Seglares2

En ellos yacía una muchedumbre,

los enfermos, ciegos, tullidos, resecos”.

(Juan 5,3)

Creo que está claro, porque entre otras cosas no lo quiero ocultar, que mi pensamiento teológico va decididamente en contra de la teocracia clerical que invade el cristianismo. Y dentro del cristianismo, de manera muy acusada el catolicismo.

No sólo no existe un pensamiento cristiano laico. Es que todo está montado para que no pueda existir. Dentro del cristianismo reina una absoluta dictadura clerical sobre la fe cristiana. Y esto desde muy antiguo

Y por unas vueltas que se le dé, en el Nuevo Testamento no hay fundamentos mínimos sobre los que edifican al andamiaje clerical que, hoy y desde hace mucho tiempo contamina y paraliza la acción del Espíritu.

Pudiera ser que durante algún tiempo siglos- ese andamiaje haya sido conveniente, como la leche para el bebé. Pero el biberón nos ha convertido a todos en niños que provocan lástima, risa o desprecio.

Y cuando se habla de “teocracia clerical” no se habla sólo del clero profesional, de los funcionarios del “aparato”. Existe un subclero todavía más combativo y penoso. Me refiero a esas camarillas de seglares de sacristía que viven en los atrios del templo, que son portavoces del clero. “La Iglesia ha dicho, la Iglesia quiere, la Iglesia manda” significa en realidad que el párroco ha dicho, el obispo quiere o el Vaticano manda. Para ellos, Iglesia y clero, en la práctica, son sinónimos. Mantener a la Iglesia es mantener el Templo y al Clero. El seglar sigue siendo como antiguamente la España al servicio de la Cruz. (A veces con empuñadura de oro como ciertos “Institutos Seculares”. “Seglares” según el Derecho Canónico).

Todo esto no es sólo una corrupción terminológica o social. Lo malo es que obedece a una perversión teológica. Es decir, una traición radical al Evangelio.

Tiene muy mala solución este problema. Primero, porque toda la dogmática y toda la moral conocidas como cristianas están concebidas y elaboradas por el clero. Y segundo, porque, tano como las ideas, se defiende un enjambre de intereses que se sembraron allá por el siglo tercero. Lo clerical es como un sida que ha debilitado la semilla del Evangelio. Hay movimientos cristianos que aparecen como muy avanzados, pero que, en el fondo, nacen infectados por el sida clerical. Dos ejemplos. Uno, el de las mujeres sacerdotes. Es decir, mujeres que se quieren pasar al clero. Otro, los ex sacerdotes que quieren volver, ya casados, a ser sacerdotes. Es decir, desean un clero casado, como un clero reciclado.

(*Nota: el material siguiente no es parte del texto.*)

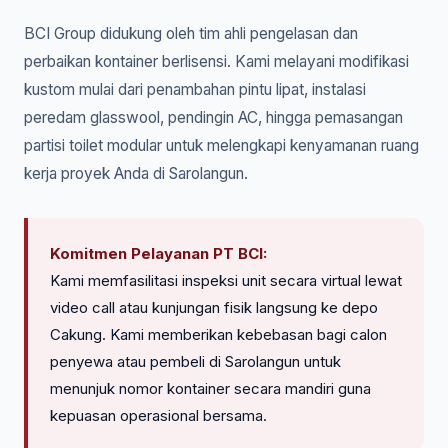
BCI Group didukung oleh tim ahli pengelasan dan
perbaikan kontainer berlisensi. Kami melayani modifikasi
kustom mulai dari penambahan pintu lipat, instalasi
peredam glasswool, pendingin AC, hingga pemasangan
partisi toilet modular untuk melengkapi kenyamanan ruang
kerja proyek Anda di Sarolangun.
Komitmen Pelayanan PT BCI:
Kami memfasilitasi inspeksi unit secara virtual lewat
video call atau kunjungan fisik langsung ke depo
Cakung. Kami memberikan kebebasan bagi calon
penyewa atau pembeli di Sarolangun untuk
menunjuk nomor kontainer secara mandiri guna
kepuasan operasional bersama.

Desde el punto de vista evangélico o de una teología liberada estas tendencias están trasnochadas como el Estado Vaticano o el catecismo de Astete. Son secreciones del Imperio cristiano que se resiste a la avalancha de la Historia o, lo que es lo mismo, a la fuerza del Espíritu.

Me parece muy bien que una mujer presida la Eucaristía. Me parece muy bien que una mujer proclame o explique el Evangelio de Jesús, me parece muy bien que una mujer presida una asamblea comunitaria del perdón mutuo. Pero, por Dios, que no sueñe -¡a estas alturas!- con ser sacerdote. El “sacerdocio” queda para los paganos. El sacerdocio fue una institución del Antiguo Testamento. No forma parte del Evangelio de Jesús. ¡Y que no aspire a ser funcionaria de la teocracia!

Sí tengo mucha más confianza en las llamadas “comunidades de base”: grupos de cristianos creyentes que, con una gran valentía y madurez deciden vivir su fe no contra el aparato clerical, pero si al margen de ese mundo estéril y, a veces, profundamente corrompido. Se asemejan a aquel que le dijeron “levántate, carga con tu camilla y echa a andar”. Llevaba 38 años -¡toda una vida!- tullido y tumbado en el Pórtico del Templo, esperando que alguien le arreglara el problema.

En resumen, la gran transformación de la Iglesia de Jesús vendrá desde abajo. Nunca de los de arriba, nunca desde el poder. Los “pobres” a los que se refería Jesús, no suelen encontrarse en nuestros arzobispados, en nuestros colegios cardenalicios, ni en los palacios. Por muchas cruces y altares que tengan los palacios.